Without partial_match enabled: 104 assets and files detected
With partial_match enabled:    139 assets and files detected


### 2 Using asset aliases
In some cases, there exists a known mapping between e.g asset names and the tags found in the PnID. It is possible to provide these aliases to the parsing algorithm as a dictionary called `name_mapping`.

In [14]:
job = client.pnid_parsing.detect(file_id=f.id, 
                                entities=["myawesomeasset"], 
                                name_mapping={"myawesomeasset":"23-DB-9101"}
                               )

In [15]:
job.result["items"]

[{'boundingBox': {'xMax': 0.611525287124723,
   'xMin': 0.5599435825105783,
   'yMax': 0.06611570247933884,
   'yMin': 0.05528640638358507},
  'confidence': 1.0,
  'text': 'myawesomeasset',
  'type': None},
 {'boundingBox': {'xMax': 0.5631674390489624,
   'xMin': 0.5115857344348177,
   'yMax': 0.40210886292390996,
   'yMin': 0.39184952978056437},
  'confidence': 1.0,
  'text': 'myawesomeasset',
  'type': None}]

## Detect entities in PnID based on regex pattern
This feature is useful if you don't have a pre-defined list of entities to look for in the PnID (like a list of asset tags), but you do know that all strings of interest follow one or more patterns. 

This method takes a CDF file_id as input, as well as a list of `patterns`. The regular expression patterns must follow the format defined in [the API documentation](https://docs.cognite.com/api/playground/#operation/pnidExtract).

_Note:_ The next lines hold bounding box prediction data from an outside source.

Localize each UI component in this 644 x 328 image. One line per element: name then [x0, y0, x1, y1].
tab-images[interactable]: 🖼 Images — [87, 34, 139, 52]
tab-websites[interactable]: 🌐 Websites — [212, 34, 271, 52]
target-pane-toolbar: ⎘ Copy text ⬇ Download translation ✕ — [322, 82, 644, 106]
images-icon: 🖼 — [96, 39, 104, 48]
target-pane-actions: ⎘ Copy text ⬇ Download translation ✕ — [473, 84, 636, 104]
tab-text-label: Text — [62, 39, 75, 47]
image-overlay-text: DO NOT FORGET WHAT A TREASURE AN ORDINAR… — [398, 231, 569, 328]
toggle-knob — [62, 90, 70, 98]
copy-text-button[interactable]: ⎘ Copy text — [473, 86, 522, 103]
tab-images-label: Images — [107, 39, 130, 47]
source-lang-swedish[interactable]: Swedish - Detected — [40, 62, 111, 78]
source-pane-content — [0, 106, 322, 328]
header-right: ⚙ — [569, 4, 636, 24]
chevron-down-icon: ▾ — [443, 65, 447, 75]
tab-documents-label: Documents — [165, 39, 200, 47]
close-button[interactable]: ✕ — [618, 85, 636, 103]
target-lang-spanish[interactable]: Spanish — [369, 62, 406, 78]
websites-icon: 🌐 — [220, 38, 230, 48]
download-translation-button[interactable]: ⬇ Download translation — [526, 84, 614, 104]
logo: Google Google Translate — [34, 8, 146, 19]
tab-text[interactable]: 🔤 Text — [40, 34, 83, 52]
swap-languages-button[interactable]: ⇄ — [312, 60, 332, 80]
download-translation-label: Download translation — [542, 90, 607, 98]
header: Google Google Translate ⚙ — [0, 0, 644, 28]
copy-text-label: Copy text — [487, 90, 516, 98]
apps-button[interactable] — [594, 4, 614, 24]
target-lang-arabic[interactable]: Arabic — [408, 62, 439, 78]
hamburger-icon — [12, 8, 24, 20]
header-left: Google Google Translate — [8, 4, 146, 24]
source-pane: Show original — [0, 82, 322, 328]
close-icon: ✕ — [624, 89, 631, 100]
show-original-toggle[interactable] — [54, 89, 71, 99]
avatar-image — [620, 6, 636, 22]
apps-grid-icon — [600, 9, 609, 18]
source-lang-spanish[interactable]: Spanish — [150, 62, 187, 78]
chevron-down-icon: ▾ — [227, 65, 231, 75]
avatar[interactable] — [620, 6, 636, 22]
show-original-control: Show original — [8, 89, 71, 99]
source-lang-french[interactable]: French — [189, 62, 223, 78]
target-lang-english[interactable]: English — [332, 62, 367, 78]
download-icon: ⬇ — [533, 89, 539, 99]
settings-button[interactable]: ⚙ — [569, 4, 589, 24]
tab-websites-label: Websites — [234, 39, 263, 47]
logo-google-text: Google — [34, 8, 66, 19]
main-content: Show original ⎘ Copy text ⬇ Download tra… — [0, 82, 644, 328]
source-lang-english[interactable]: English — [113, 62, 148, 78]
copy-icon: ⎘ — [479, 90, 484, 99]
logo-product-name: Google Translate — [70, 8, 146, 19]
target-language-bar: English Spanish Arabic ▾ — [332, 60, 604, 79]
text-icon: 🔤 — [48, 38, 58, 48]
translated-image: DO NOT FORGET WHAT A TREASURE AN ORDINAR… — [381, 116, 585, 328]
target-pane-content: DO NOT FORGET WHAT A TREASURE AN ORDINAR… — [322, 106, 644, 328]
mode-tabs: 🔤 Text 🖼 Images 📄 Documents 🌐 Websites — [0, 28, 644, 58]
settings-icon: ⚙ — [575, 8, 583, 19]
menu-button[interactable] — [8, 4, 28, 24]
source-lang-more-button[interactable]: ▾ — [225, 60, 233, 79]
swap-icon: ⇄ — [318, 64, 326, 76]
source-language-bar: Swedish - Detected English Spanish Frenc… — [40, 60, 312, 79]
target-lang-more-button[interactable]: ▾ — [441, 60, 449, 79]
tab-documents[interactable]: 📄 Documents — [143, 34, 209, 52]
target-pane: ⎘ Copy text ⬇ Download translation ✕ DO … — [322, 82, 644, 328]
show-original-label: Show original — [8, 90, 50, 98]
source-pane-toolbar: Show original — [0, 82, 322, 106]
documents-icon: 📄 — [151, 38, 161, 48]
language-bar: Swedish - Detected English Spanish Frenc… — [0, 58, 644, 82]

The regular expression patterns are limited to simple expressions without wildcards, anchors or repetition symbols, and must include groups of letters or digits to look for. A group is defined by a pattern in parenthesis () and can match either letters or numbers, but not both. Valid groups are e.g. `([A-Z]{2,5})`, `([0-9]{4})`, `(TAG)`. The groups in the pattern can optionally be separated by a separator character like `-` or `_`. The resulting tags will then include this separator character between its matching groups.

In the above PnID, we see that many tags follow these patterns:\
`23-TE-96114-01`, i.e (2 digits)-(2 letters)-(5 digits)-(2 digits)\
`23-TE-96114`, i.e (2 digits)-(2 letters)-(5 digits)

We can represent this as the following expressions:\
`([0-9]{2})-([A-Z]{2})-([0-9]{5})-([0-9]{2})`\
`([0-9]{2})-([A-Z]{2})-([0-9]{5})`

In [16]:
# Define a regex-like pattern to search for
patterns = ["([0-9]{2})-([A-Z]{2})-([0-9]{5})-([0-9]{2})", "([0-9]{2})-([A-Z]{2})-([0-9]{5})"]

NOTE: This method is not yet supported in SDK, so we are calling the API directly.

In [17]:
response = client.post(f"/api/playground/projects/{project}/context/pnid/extractpattern", 
                       json={"fileId": f.id, "patterns": patterns}).json()

In [18]:
api_url = f"/api/playground/projects/{project}/context/pnid/extractpattern"
get_response = client.get(f"{api_url}/{response['jobId']}").json()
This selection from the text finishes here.